→ **Exercise requirements**
Could you return each line of the material that has "spielen" in it?

→ **Data listing**
+---+

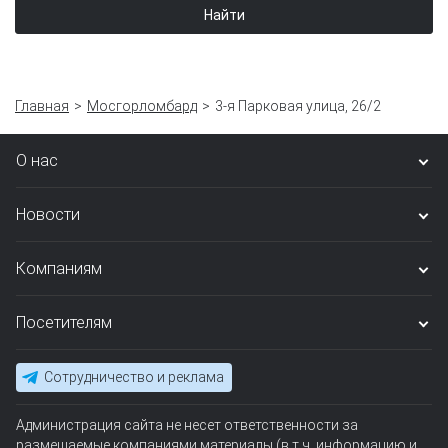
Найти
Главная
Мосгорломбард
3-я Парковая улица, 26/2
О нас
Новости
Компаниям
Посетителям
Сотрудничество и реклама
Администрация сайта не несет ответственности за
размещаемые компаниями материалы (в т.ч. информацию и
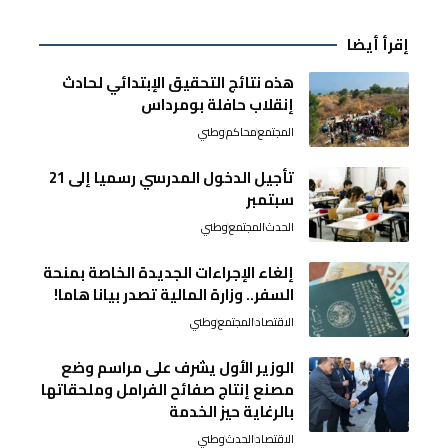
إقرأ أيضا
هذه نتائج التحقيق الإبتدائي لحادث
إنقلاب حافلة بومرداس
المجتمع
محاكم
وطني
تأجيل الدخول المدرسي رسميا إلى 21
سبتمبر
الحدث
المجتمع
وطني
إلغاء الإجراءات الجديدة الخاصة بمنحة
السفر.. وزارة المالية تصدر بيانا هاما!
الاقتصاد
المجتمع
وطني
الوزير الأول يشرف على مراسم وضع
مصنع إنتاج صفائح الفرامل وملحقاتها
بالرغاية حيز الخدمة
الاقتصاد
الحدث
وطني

+---+

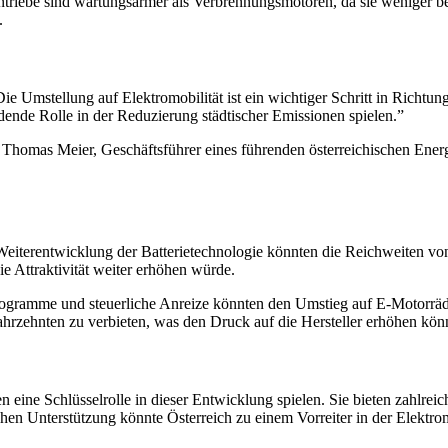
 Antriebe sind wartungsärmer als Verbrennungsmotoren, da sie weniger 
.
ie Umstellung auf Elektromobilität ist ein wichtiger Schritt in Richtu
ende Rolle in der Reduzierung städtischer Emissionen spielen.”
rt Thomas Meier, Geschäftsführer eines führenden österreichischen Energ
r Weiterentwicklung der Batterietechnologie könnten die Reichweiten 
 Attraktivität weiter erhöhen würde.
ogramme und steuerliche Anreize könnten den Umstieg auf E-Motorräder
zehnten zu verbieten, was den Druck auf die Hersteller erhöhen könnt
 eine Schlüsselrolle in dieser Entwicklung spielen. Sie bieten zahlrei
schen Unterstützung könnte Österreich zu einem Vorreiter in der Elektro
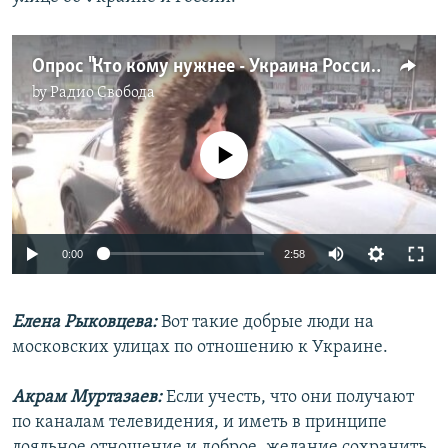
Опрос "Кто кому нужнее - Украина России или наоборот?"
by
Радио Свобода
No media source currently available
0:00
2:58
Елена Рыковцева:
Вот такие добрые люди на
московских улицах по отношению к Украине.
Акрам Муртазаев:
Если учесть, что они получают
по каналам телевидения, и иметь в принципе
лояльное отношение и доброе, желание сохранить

+---+

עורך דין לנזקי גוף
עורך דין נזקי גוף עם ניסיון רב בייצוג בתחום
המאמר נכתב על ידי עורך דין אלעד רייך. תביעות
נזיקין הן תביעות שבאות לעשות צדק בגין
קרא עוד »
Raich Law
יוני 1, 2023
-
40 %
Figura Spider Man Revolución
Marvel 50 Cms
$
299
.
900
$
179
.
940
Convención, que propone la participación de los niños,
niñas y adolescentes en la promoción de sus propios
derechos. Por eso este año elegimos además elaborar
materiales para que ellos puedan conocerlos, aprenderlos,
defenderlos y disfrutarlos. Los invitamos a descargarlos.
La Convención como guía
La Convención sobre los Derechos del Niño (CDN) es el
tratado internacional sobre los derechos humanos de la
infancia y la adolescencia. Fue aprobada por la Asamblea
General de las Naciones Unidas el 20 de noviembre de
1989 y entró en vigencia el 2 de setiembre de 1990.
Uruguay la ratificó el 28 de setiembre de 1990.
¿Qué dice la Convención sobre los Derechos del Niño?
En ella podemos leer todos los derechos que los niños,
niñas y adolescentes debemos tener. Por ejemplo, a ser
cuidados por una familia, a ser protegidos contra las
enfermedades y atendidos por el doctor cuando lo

+---+

→ **Solution for this exercise**
ende Rolle in der Reduzierung städtischer Emissionen spielen.”
 eine Schlüsselrolle in dieser Entwicklung spielen. Sie bieten zahlrei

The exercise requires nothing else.